A street sign shows the way
/The intellect arches its eyebrows, denies it, demeans it. The intellect says, What? Are you serious? The dead do not speak. The dead are dead.
But the intellect is wrong.
I am driving to Bridgewater State University, a sprawling Massachusetts school, which was a small college when I went there. I am meeting my bonus grandson, my youngest daughter’s partner’s son, who is a sophomore majoring in criminal justice. The last time I saw Matt in person, at Christmas, he offered to show me around the now sprawling campus. We made plans to meet at two o’clock in the parking lot near his dorm on the last Friday in January. The morning of our meeting, he texted, “Message me when you get here.”
I am thinking about all this as I’m driving to a school I commuted to for four consecutive years, and then even more years, because I got my Masters degree at Bridgewater, too.

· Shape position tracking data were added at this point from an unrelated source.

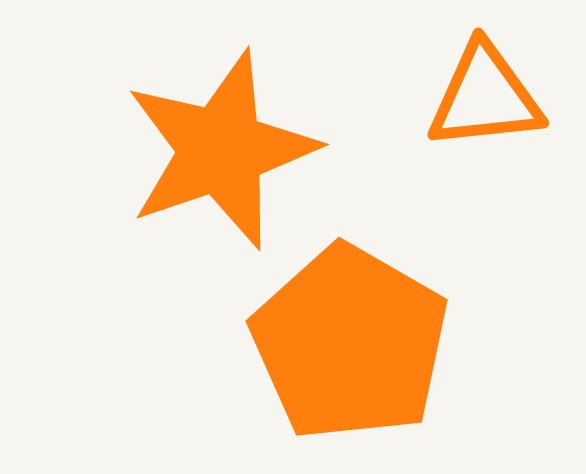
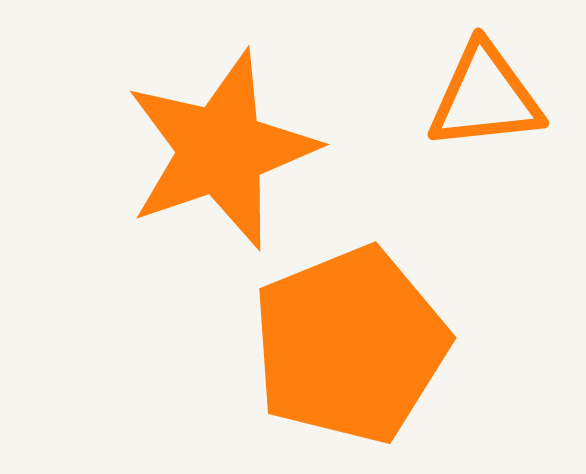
orange pentagon: moved 2 px down; rotated 20 degrees clockwise
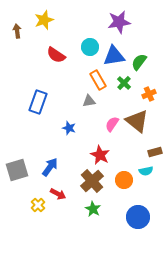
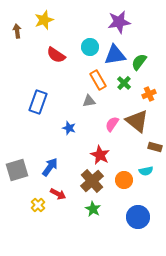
blue triangle: moved 1 px right, 1 px up
brown rectangle: moved 5 px up; rotated 32 degrees clockwise
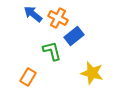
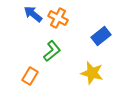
blue rectangle: moved 27 px right
green L-shape: rotated 65 degrees clockwise
orange rectangle: moved 2 px right, 1 px up
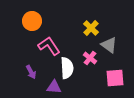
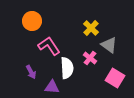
pink square: rotated 36 degrees clockwise
purple triangle: moved 2 px left
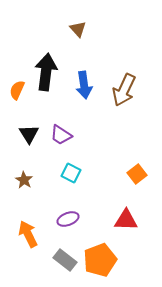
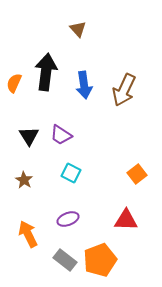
orange semicircle: moved 3 px left, 7 px up
black triangle: moved 2 px down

How many round trip drives does this make, I wonder, and do the math in my head.
At least 1,000.
But the drive this time is different. Waze directs me, not through Stoughton Center, down Route 27, onto Route 24 to exit 106, the way I always went, but down roads and off exits I never took. “Best route, Typical traffic” Waze says. So I follow.
My mother is not on my mind. Not even in the back of my mind. I am not thinking of her and me and the years we had together. I am thinking about Bridgewater State and my days there with Linda Fredericks and Marie Morreale, about buying lunch from a food truck that appeared every day at 11:30, about taking an art appreciation course that I should have appreciated, but didn’t. About enduring two semesters, but maybe it was only one, with Mrs J who taught creative writing and red-marked everything I wrote, and about another English teacher whose name I don’t remember - how can I not remember? - who introduced me to the best writers, who made me love what Mrs. J insisted I would never be able to do.
My head is full of these memories when my mother whispers, “Why aren’t you singing anymore?”
The question jolts me. Why are you asking me this now, I think, say. The radio is off, so a song didn’t invite my mother into the car. But there she is, next to me, not her physical body, but what it held.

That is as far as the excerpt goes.